The main difference between #4 and all other cases is that the first time when you use a closure as a constructor is always quite expensive.

  1. It is always handled in V8 runtime (not in generated code) and transition between compiled JS code and C++ runtime is quite expensive. Subsequent allocations usually are handled in generated code. You can take a look at Generate_JSConstructStubHelper in builtins-ia32.cc and notice that is falls through to the Runtime_NewObject when closure has no initial map. (see http://code.google.com/p/v8/source/browse/trunk/src/ia32/builtins-ia32.cc#138)

  2. When closure is used as a constructor for the first time V8 has to create a new map (aka hidden class) and assign it as an initial map for that closure.
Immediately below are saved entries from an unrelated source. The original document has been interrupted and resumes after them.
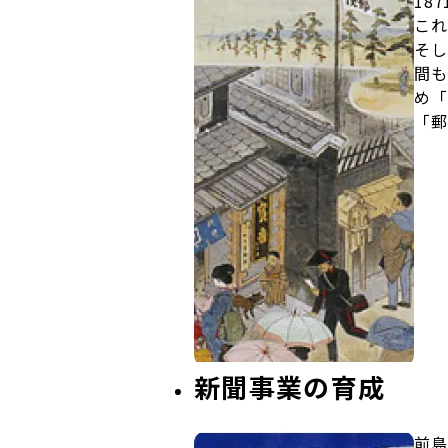
18
これ
そし
間も
め「
「郵
新聞事業の育成
前島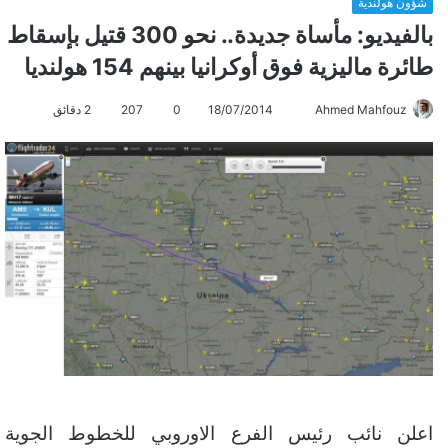
شؤون هولندية
بالفيديو: مأساة جديدة.. نحو 300 قتيل بإسقاط
طائرة ماليزية فوق أوكرانيا بينهم 154 هولنديا
Ahmed Mahfouz
أ
18/07/2014
0
207
2 دقائق
ر
س
ل
ب
ر
ي
د
ا
إ
ل
ك
ت
ر
اعلن نائب رئيس الفرع الاوروبي للخطوط الجوية
و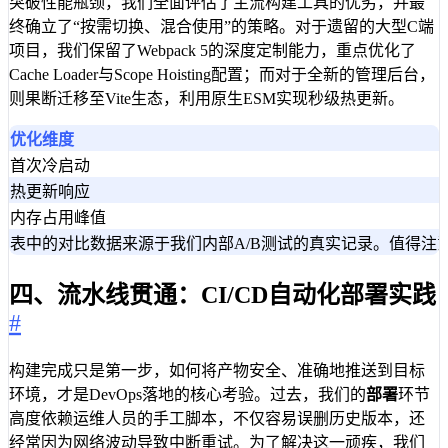
突破性能瓶颈，我们全面评估了主流构建工具的优劣，并最
终确立了“按需切换、混合使用”的策略。对于遗留的大型C端
项目，我们保留了Webpack 5的深度定制能力，重点优化了
Cache Loader与Scope Hoisting配置；而对于全新的管理后台，
则果断迁移至Vite生态，利用原生ESM实现秒级热更新。
优化维度
首次冷启动
热更新响应
内存占用峰值
表中的对比数据来源于我们内部A/B测试的真实记录。值得注意
四、流水线贯通：CI/CD自动化部署实践
#
构建完成只是第一步，如何将产物安全、准确地推送到目标
环境，才是DevOps落地的核心考验。过去，我们的
部署
环节
高度依赖运维人员的手工脚本，不仅容易误删历史版本，还
经常因为网络波动导致中断重试。为了解决这一顽疾，我们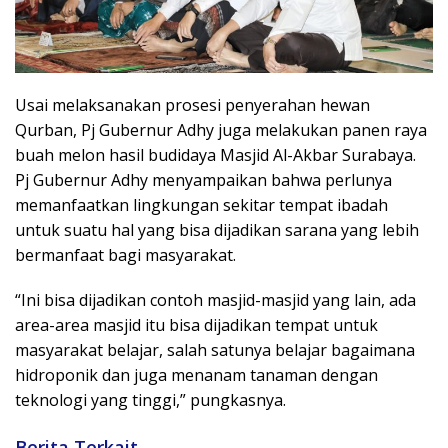
Usai melaksanakan prosesi penyerahan hewan
Qurban, Pj Gubernur Adhy juga melakukan panen raya
buah melon hasil budidaya Masjid Al-Akbar Surabaya.
Pj Gubernur Adhy menyampaikan bahwa perlunya
memanfaatkan lingkungan sekitar tempat ibadah
untuk suatu hal yang bisa dijadikan sarana yang lebih
bermanfaat bagi masyarakat.
“Ini bisa dijadikan contoh masjid-masjid yang lain, ada
area-area masjid itu bisa dijadikan tempat untuk
masyarakat belajar, salah satunya belajar bagaimana
hidroponik dan juga menanam tanaman dengan
teknologi yang tinggi,” pungkasnya.
Berita Terkait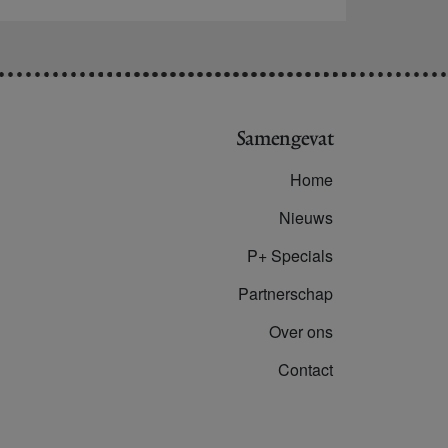
Samengevat
Home
Nieuws
P+ Specials
Partnerschap
Over ons
Contact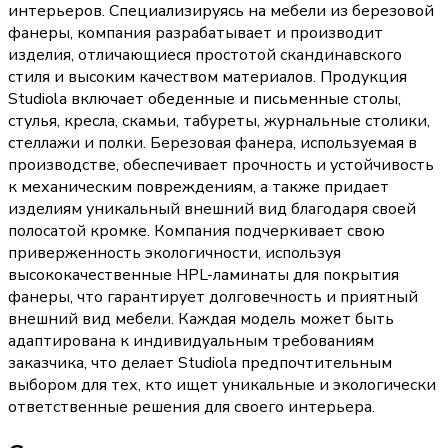
интерьеров. Специализируясь на мебели из березовой
фанеры, компания разрабатывает и производит
изделия, отличающиеся простотой скандинавского
стиля и высоким качеством материалов. Продукция
Studiola включает обеденные и письменные столы,
стулья, кресла, скамьи, табуреты, журнальные столики,
стеллажи и полки. Березовая фанера, используемая в
производстве, обеспечивает прочность и устойчивость
к механическим повреждениям, а также придает
изделиям уникальный внешний вид благодаря своей
полосатой кромке. Компания подчеркивает свою
приверженность экологичности, используя
высококачественные HPL-ламинаты для покрытия
фанеры, что гарантирует долговечность и приятный
внешний вид мебели. Каждая модель может быть
адаптирована к индивидуальным требованиям
заказчика, что делает Studiola предпочтительным
выбором для тех, кто ищет уникальные и экологически
ответственные решения для своего интерьера.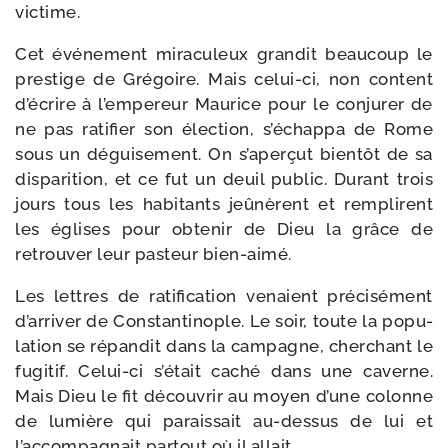
victime.
Cet évé­ne­ment mira­cu­leux gran­dit beau­coup le
pres­tige de Grégoire. Mais celui-​ci, non content
d’écrire à l’empereur Maurice pour le conju­rer de
ne pas rati­fier son élec­tion, s’échappa de Rome
sous un dégui­se­ment. On s’aperçut bien­tôt de sa
dis­pa­ri­tion, et ce fut un deuil public. Durant trois
jours tous les habi­tants jeû­nèrent et rem­plirent
les églises pour obte­nir de Dieu la grâce de
retrou­ver leur pas­teur bien-aimé.
Les lettres de rati­fi­ca­tion venaient pré­ci­sé­ment
d’arriver de Constantinople. Le soir, toute la popu­
la­tion se répan­dit dans la cam­pagne, cher­chant le
fugi­tif. Celui-​ci s’était caché dans une caverne.
Mais Dieu le fit décou­vrir au moyen d’une colonne
de lumière qui parais­sait au-​dessus de lui et
l’accompagnait par­tout où il allait.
See http://code.google.com/p/v8/source/browse/trunk/src/heap.cc#3266. Important thing here is that maps are allocated in a separate memory space. This space can’t be cleaned by a fast partial scavenge collector. When map space overflows V8 has to perform relatively expensive full mark-sweep GC.
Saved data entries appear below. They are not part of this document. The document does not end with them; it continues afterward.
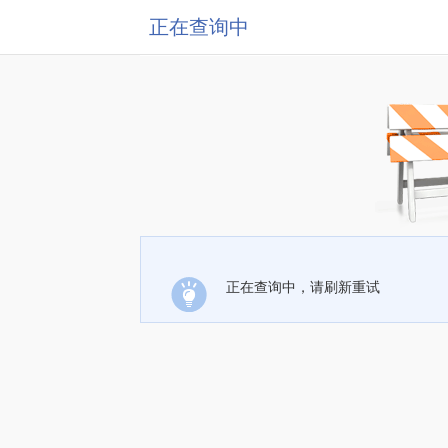
正在查询中
正在查询中，请刷新重试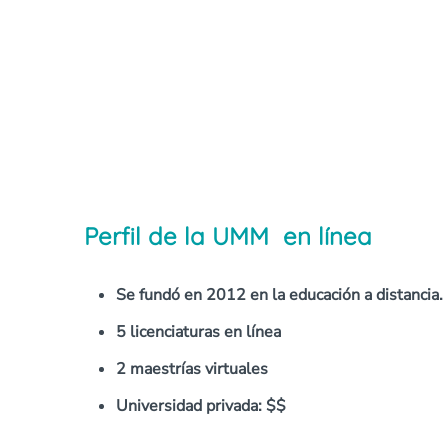
Perfil de la UMM
en línea
Se fundó en 2012 en la educación a distancia.
5 licenciaturas en línea
2 maestrías virtuales
Universidad privada: $$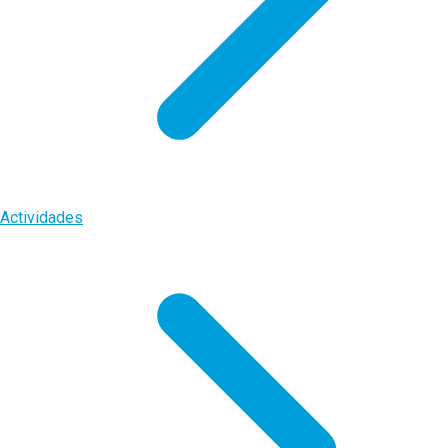
Actividades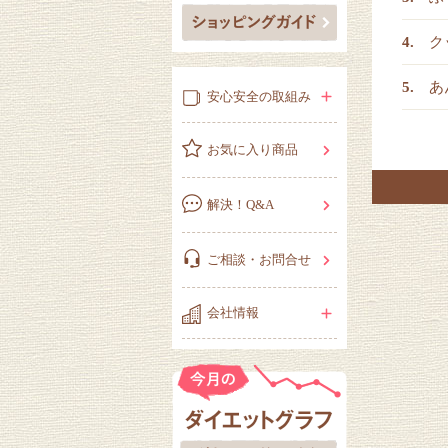
ク
あ
安心安全の取組み
お気に入り商品
解決！Q&A
ご相談・お問合せ
会社情報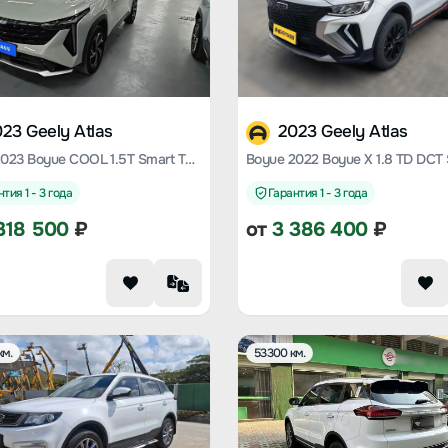
23 Geely Atlas
2023 Geely Atlas
Boyue 2023 Boyue COOL 1.5T Smart Type
Boyue 2022 Boyue X 1.8 TD DCT
тия 1 - 3 года
Гарантия 1 - 3 года
318 500
₽
от
3 386 400
₽
км.
53300 км.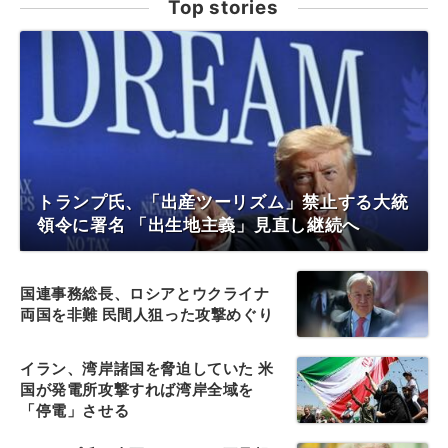
Top stories
トランプ氏、「出産ツーリズム」禁止する大統
領令に署名 「出生地主義」見直し継続へ
国連事務総長、ロシアとウクライナ
両国を非難 民間人狙った攻撃めぐり
イラン、湾岸諸国を脅迫していた 米
国が発電所攻撃すれば湾岸全域を
「停電」させる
There are couple of other things happening when you use closure as a constructor for the first time but 1 and 2 are the main contributors to the slowness of test case #4.

If we compare expressions #1 and #4 then differences are:

  • #1 does not allocate a new closure every time;
  • #1 does not enter runtime every time: after closure gets initial map construction is handled in the fast path of generated code. Handling the whole construction in generated code is much faster then going back and forth between runtime and generated code;
  • #1 does not allocate a new initial map for each new closure every time;
  • #1 does not cause a mark-sweeps by overflowing map space (only cheap scavenges).

If we compare #3 and #4 then differences are:

  • #3 does not allocate a new initial map for each new closure every time;
  • #3 does not cause a mark-sweeps by overflowing map space (only cheap scavenges);
  • #4 does less on JS side (no Function.prototype.call, no Object.create, no Object.prototype lookup etc) more on C++ side (#3 also enters runtime every time you do Object.create but does very little there).

Bottom line here is that the first time you use closure as a constructor is expensive compared to subsequent construction calls of the same closure because V8 has to setup some plumbing. If we immediately discard the closure we basically throw away all the work V8 has done to speedup subsequent constructor calls.